§ Work item
Copy, from the entries below, each line in which the string "BRICS" appears.

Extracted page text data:
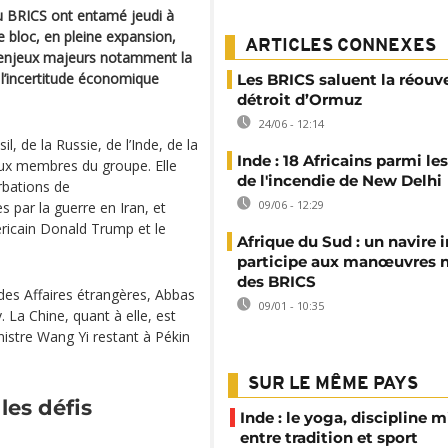
du BRICS ont entamé jeudi à
e bloc, en pleine expansion,
ARTICLES CONNEXES
s enjeux majeurs notamment la
t l’incertitude économique
Les BRICS saluent la réouv
détroit d’Ormuz
24/06 - 12:14
, de la Russie, de l’Inde, de la
Inde : 18 Africains parmi le
eaux membres du groupe. Elle
de l'incendie de New Delhi
rbations de
09/06 - 12:29
 par la guerre en Iran, et
éricain Donald Trump et le
Afrique du Sud : un navire i
participe aux manœuvres 
des BRICS
n des Affaires étrangères, Abbas
09/01 - 10:35
 La Chine, quant à elle, est
istre Wang Yi restant à Pékin
SUR LE MÊME PAYS
les défis
Inde : le yoga, discipline m
entre tradition et sport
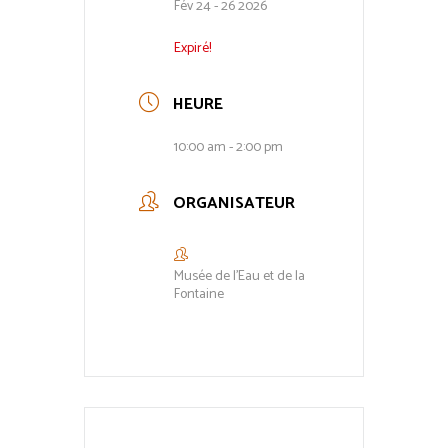
Fév 24 - 26 2026
Expiré!
HEURE
10:00 am - 2:00 pm
ORGANISATEUR
Musée de l'Eau et de la
Fontaine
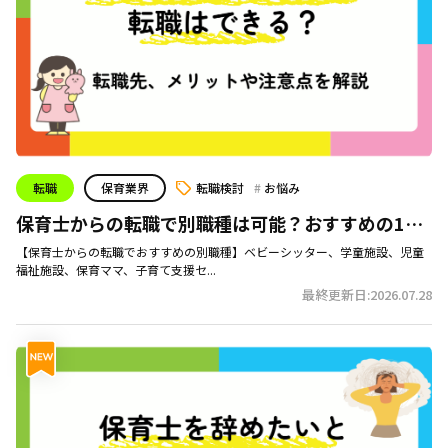
転職
保育業界
転職検討
お悩み
保育士からの転職で別職種は可能？おすすめの15
職種と成功法
【保育士からの転職でおすすめの別職種】ベビーシッター、学童施設、児童
福祉施設、保育ママ、子育て支援セ...
最終更新日:2026.07.28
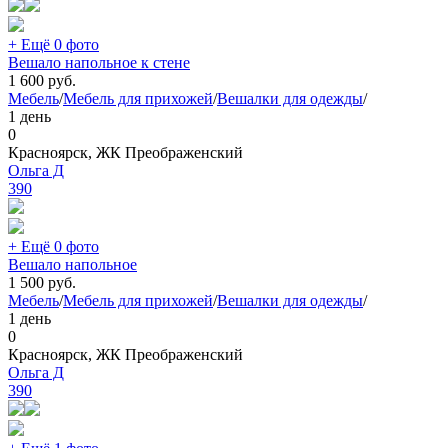
+ Ещё 0 фото
Вешало напольное к стене
1 600
руб.
Мебель
/
Мебель для прихожей
/
Вешалки для одежды
/
1 день
0
Красноярск, ЖК Преображенский
Ольга Д
390
+ Ещё 0 фото
Вешало напольное
1 500
руб.
Мебель
/
Мебель для прихожей
/
Вешалки для одежды
/
1 день
0
Красноярск, ЖК Преображенский
Ольга Д
390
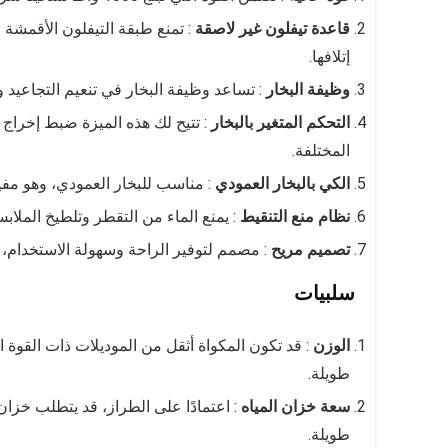
قاعدة تيفلون غير لاصقة
: تمنع طبقة التيفلون الأقمشة 
إتلافها.
وظيفة البخار
: تساعد وظيفة البخار في تنعيم التجاعيد و
التحكم المتغير بالبخار
: تتيح لك هذه الميزة ضبط إخراج ال
المختلفة.
الكي بالبخار العمودي
: مناسب للبخار العمودي، وهو مفيد 
نظام منع التنقيط
: يمنع الماء من التقطر وتلطيخ الملا
تصميم مريح
: مصمم لتوفير الراحة وسهولة الاستخدام، 
سلبيات
الوزن
: قد تكون المكواة أثقل من الموديلات ذات القوة ا
طويلة.
سعة خزان المياه
: اعتمادًا على الطراز، قد يتطلب خزان 
طويلة.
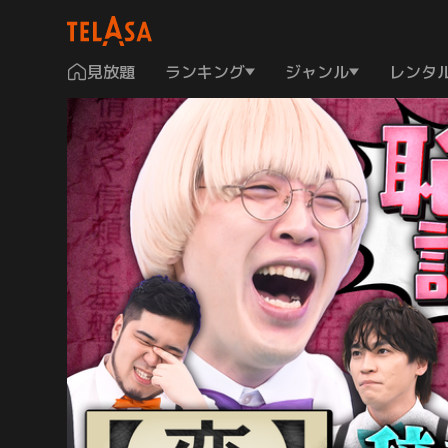
見放題
ランキング
ジャンル
レンタ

§ Result below
du BRICS ont entamé jeudi à
Les BRICS saluent la réouv
des BRICS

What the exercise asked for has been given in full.